A man and woman are walking along, when they encounter a wet or muddy spot on the path. Being a gentleman, the man takes off his jacket and throws it onto the spot, and the woman proceeds to walk on the jacket. (The jacket protects her feet from the water/mud.)
In the February 26, 2025 Classic Doonesbury strip, Boopsie takes over the team that B.D. was the coach of and wins a game. Classic Doonesbury strips are repeats of the original Doonesbury strips. I don’t know how to figure out when the original strip appeared.
Another male/female trope you don’t see so much now is the forcefully initiated kiss.
Back in the day, there was evidently nothing more romantic than a man grabbing a woman, probably while she was still talking, and lunging in to mash his face into hers. Bonus points for uttering “Shut up you fool” or somesuch tender endearment as her only warning. Cue swoon and stroll off into the sunset.
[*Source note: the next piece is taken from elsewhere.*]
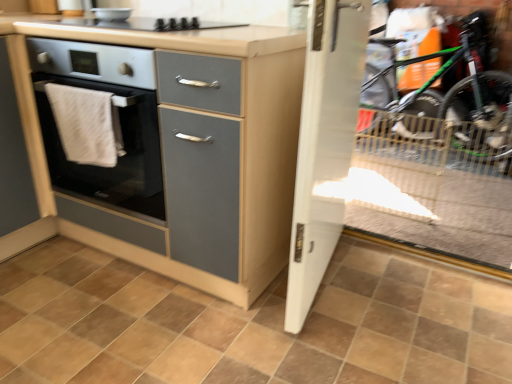 The image size is (512, 384). I want to click on vacant space in front of white glossy door at center, so click(340, 346).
Nowadays while you might see a gender reversed version where the woman grabs the oblivious lunk who can’t see what’s right in front of him, you more often get the slow, hesitant kiss. Where the couple are talking, and the talk slows down, and their faces get closer together and they linger in that “just about to but not actually quite kissing” space for several seconds before one of them (I think even then usually her) finally closes those last crucial millimetres.
(I’m restricting to male/female because there weren’t a lot of same-sex kissing scenes back in the day, so one positive trope change is that gay people are now seen as, you know, people. Or at least more so.)
The Netflix “Daredevil” series made a big deal out of how Daredevil is a devout Catholic so he refuses to kill. He only uses nonlethal combat techniques like hitting someone in the head with a metal club or throwing someone head-first down a metal staircase.
I heard a news story with that happening in the 2000s:
We had some time to kill, and I saw a group of talkative young sailors who looked like they might be talkative interviewees. I asked Lieutenant Gorell if it will be OK to talk with them, but worried about their big mouths, he steered me instead to a serious-looking sailor named Kevin [? Wrenn. ?] This turned out to be a mistake for poor Lieutenant Gorell.
Kevin
I’m just ready to go home. I don’t know what it’s about.
Ira Glass
How come you chose the service?
Kevin
A court order.
Ira Glass
Really, court-ordered?
Kevin
Yeah, that’s how they do it in Texas. Instead of you going to jail, they send you to the armed service. So that’s how–
How about women being delicate snowflakes who faint when confronted with trauma or even stress? How about women home makers who wear dresses and heels while maintaining their home during the day?